One of the confusing aspects of Internet operation is the difference between the types of providers and the types of peering. There are three primary types of peering, and three primary types of services service providers actually provide. The figure below illustrates the three different kinds of peering.
One provider can agree to provide transit for another provider. In this case, one provider is agreeing to transit (or carry) traffic from the other provider to its peers. In this type of relationship, one provider pays the other based (called settlement) based on the amount of traffic carried (not the link size!). While transit peering relationships are normally used by providers closer to the edge of the Internet to reach closer to the core, and is used by providers selling customers Internet access (or other services). Transit peering arrangements normally assume both providers are actually transiting traffic among multiple autonomous systems.
The second most common type of peering is provider to customer. While this might seem similar to transit peering, it is actually a completely different thing altogether. In provider to customer peering, the customer generally pays the provider based on the connection speed (although there are many situations, such as mobile providers, where customers are charged based on utilization, like in a transit peering relationship). It’s also assumed that customers are “valley free,” which means they are not transiting traffic between other autonomous systems; traffic can be sourced or sink’d in a customer network, but should never pass through the customer network from one provider to another.

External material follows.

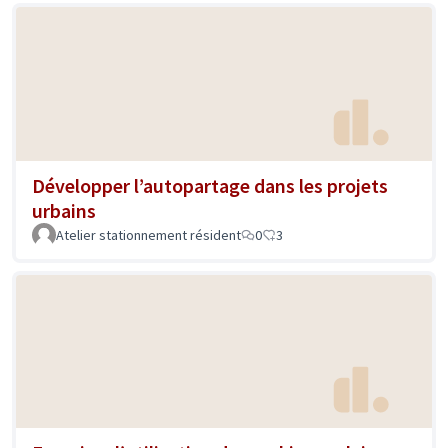
Développer l’autopartage dans les projets
urbains
Atelier stationnement résident
0
3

Finally, there is settlement free peering. This is similar to transit peering — except it assumes the traffic flow in both directions is about the same (in terms of actual usage). There is no payment (settlement) between providers who are in a settlement free peering relationship. Settlement free peering is normally entered into by two providers who both believe they are providing better service for their customers through the peering arrangement, while not giving any competitive advantage to their peer.
This might seem to be very clear — every type of peering has it’s own definition, and it’s own set of rules. In the real world, things are quite a bit messier than this. As the traffic flow between two large providers can change from day to day, there may be some days where no settlement is charged, others where one provider is charged, and still others where the other provider is charged. Is this a settlement free or transit peering relationship? It all depends on the day… Or what about large scale content providers — do they always have provider/customer relationships with other providers? No, not really — in fact, some content providers have enough leverage to insist on settlement free peering in most places, or even to charge for caching and other services to optimize a peer’s network.
And what about a large enterprise network that actually carries traffic from vendors and guests through their network (autonomous system) to an upstream provider? Is this enterprise a transit provider, a customer — or a little of both? As you dive into the routing ecosystem, you find a lot of situations where the lines are blurred, and answers aren’t easy to find. Don’t let it dissuade you, though; start with the easy cases, and let the more difficult cases clear up over time.